● WHAT THE TASK REQUIRES:
Only the pictures are dropped. Restate each line below word for word.

● PROVIDED RECORDS:
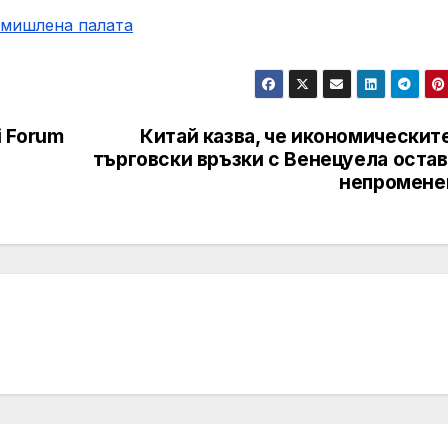
омишлена палaта
 Forum
Китай казва, че икономическит
търговски връзки с Венецуела остав
непромене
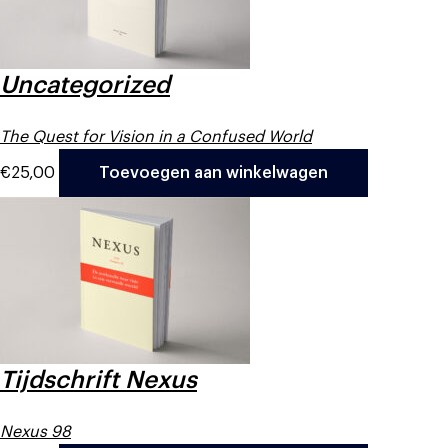
Uncategorized
The Quest for Vision in a Confused World
€
25,00
Toevoegen aan winkelwagen
Tijdschrift Nexus
Nexus 98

● RESPONSE AREA:
омишлена палaта
 Forum
Китай казва, че икономическит
търговски връзки с Венецуела остав
непромене
Uncategorized
The Quest for Vision in a Confused World
€
25,00
Toevoegen aan winkelwagen
Tijdschrift Nexus
Nexus 98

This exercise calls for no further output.